The project will provide extensive training and skills development for the student in the following topics:

• Preparation and characterisaton of drug-loaded nanoparticles
• Gel formulation
• Drug product testing and analysis (e.g. HPLC; dissolution/release; thermal analysis; particle size measurement; rheology; etc.

Expected impact activities

Multipurpose prevention technologies (MPTs) are an emerging class of biomedical interventions intended to prevent at least two sexual and reproductive health issues simultaneously – unintended pregnancy, STIs, and HIV infection. MPTs may be particularly important in situations where individuals face multiple health risks but have limited access to healthcare resources.
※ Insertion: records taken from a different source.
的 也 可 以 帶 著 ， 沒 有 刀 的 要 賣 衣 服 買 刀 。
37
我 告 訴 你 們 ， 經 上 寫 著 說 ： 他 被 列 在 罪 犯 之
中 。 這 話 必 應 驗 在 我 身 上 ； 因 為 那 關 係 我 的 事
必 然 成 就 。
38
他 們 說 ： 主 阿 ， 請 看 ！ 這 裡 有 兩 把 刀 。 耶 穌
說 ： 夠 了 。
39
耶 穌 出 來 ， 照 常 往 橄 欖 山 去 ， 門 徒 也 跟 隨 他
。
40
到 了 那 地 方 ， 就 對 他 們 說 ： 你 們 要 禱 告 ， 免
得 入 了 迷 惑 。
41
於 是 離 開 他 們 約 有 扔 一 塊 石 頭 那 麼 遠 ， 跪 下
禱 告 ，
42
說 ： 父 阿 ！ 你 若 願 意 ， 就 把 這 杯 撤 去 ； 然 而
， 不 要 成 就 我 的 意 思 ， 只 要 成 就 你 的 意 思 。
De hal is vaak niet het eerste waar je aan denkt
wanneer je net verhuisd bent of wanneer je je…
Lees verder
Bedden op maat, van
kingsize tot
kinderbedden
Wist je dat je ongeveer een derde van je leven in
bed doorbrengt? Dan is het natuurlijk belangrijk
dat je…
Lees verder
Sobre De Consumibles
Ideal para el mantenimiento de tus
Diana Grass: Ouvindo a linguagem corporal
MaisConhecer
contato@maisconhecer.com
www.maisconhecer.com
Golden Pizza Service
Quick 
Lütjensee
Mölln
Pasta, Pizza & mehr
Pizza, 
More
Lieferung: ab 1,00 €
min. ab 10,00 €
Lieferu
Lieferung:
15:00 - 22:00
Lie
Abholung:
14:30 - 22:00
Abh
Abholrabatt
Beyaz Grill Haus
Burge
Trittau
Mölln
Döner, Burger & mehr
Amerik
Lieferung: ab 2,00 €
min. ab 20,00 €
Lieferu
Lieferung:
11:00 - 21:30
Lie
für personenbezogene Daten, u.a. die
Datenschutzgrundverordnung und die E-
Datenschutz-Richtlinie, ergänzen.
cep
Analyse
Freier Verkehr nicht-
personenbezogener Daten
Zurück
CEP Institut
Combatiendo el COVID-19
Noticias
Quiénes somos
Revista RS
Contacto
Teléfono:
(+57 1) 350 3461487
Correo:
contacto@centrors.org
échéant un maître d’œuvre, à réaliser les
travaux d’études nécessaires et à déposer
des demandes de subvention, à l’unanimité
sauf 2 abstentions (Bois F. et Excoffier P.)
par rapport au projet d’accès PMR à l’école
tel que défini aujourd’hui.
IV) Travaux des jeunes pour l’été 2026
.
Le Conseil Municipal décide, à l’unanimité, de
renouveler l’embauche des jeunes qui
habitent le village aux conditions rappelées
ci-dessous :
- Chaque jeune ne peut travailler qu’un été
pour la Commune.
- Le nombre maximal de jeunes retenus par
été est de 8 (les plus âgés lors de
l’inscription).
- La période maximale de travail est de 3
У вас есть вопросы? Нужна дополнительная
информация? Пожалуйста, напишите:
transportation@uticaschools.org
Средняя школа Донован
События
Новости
While MPTs hold great promise, there are many challenges ahead associated with their development and implementation—scientific and technical, regulatory and approval, user acceptance and adherence, funding and resource allocation, marketing and distribution, ethical and equity considerations, education and awareness, and integration into current health systems. These challenges require a multidisciplinary approach involving researchers, healthcare professionals, policymakers, and community stakeholders to ensure MPTs fulfil their potential in improving sexual and reproductive health outcomes. This project will introduce an important new product concept combining HIV prevention with treatment of BV.

Funding Notes

This project is not funded; applications are welcome from self-funding candidates.